The pandemic has changed the way we interact with the doctor.
And it just may change the way we pay the doctor, too.
It’s no secret that the billing and payment experience within the U.S. healthcare system is a fragmented and fraught one. Paper statements, opaque coding and unforeseen expense are enough to make getting access to medical care a daunting process.
Healthcare, Blitch told Karen Webster in a recent interview, has always been a “touch-centric culture,” involving check-in, interactions with the nurse, then the doctor and eventually checking out and paying a co-payment.
But amid the pandemic, Blitch said, “people don’t desire to go into a doctor’s office quite like they used to.”
Many patients are opting for telemedicine, amid a digital shift. The payments piece of the equation has to follow suit — and play catch-up.
The connected economy, said Blitch, is helping providers to “meet the patients where they are” whether on a tablet or smartphone.
Meeting patients at the points of tech-enabled interaction they desire also means not asking them to download or update apps or enter usernames and passwords every time they look to make appointments or pay bills.
In healthcare, the data needed for payments reconciliation rests within a patient accounting system, which in turn sits inside an electronic health record. Firms like Epic own the clinical diagnostics, Blitch said, but because the financial responsibility of Medicare, Medicaid, Blue Cross Blue Shield or even the patient is connected to those clinicals, they sit inside the patient accounting system.

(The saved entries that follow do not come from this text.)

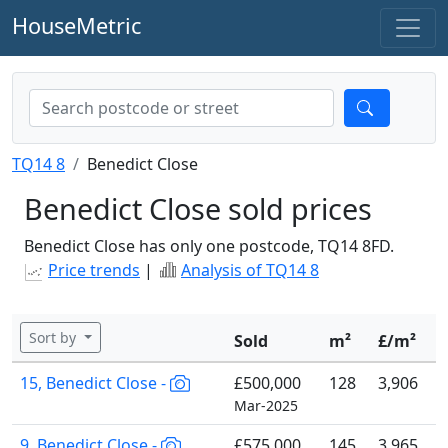
HouseMetric
TQ14 8
Benedict Close
Benedict Close sold prices
Benedict Close has only one postcode, TQ14 8FD.
Price trends
|
Analysis of TQ14 8
Sort by
Sold
m²
£/m²
15, Benedict Close -
£500,000
128
3,906
Mar-2025
9, Benedict Close -
£575,000
145
3,965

Claims have to be filed in order for providers to be paid in the first place. Far-flung, back-end systems mean that accounts receivables and cash flow management is less than optimal. Large health systems, he said, are tasked with managing disparate payment vendors to move money.
“Then you’ve got gateways, processors and terminals, and they have to be integrated into the healthcare information systems,” he said, adding that “If you’re a [healthcare] CFO, you are really paying attention to all these dollars.”
To help solve those complexities, he said that Patientco operates a platform where all those groups operate together.
“The core of what we are solving for is around affordability and transparency,” he said. “Seamless financial care requires coordination across multiple departments, from scheduling to pre-service check-in, all the way to back office components.”
Moving Toward Transparency
In an example of that seamless flow across the platform model, he said that communicating through text messages to a patient, with links to the diagnostics expected to be provided at the appointment and details on what the financial liability will be once services are rendered, promotes transparency.
And in a nod to affordability — through the company’s intelligent financing platform called SmartFinance — patients can determine whether they want to pay upfront, pay out of a health savings accounts, or use a payment plan that sits on the balance sheet of their health plan, he said.
The process “reduces anxiety, creates clarity, and helps meet expectations that the end consumer has — similar to what they expect in different retail environments. When they show up at the doctor’s office, they actually know as much as the person who is at the front office helping to check them in.”
He said that the platform is governed by an overarching principle. Just as healthcare services and procedures take into account each individual’s history, demographics and unique situation, so, too, should the financial aspect of the process. Older patients, he said, may prefer to write checks. Younger patients may prefer to communicate across their smartphones.
As he told Webster: In life, success rests with “just being on the same page with the person you’re talking to. And certainly, that’s the case in healthcare.”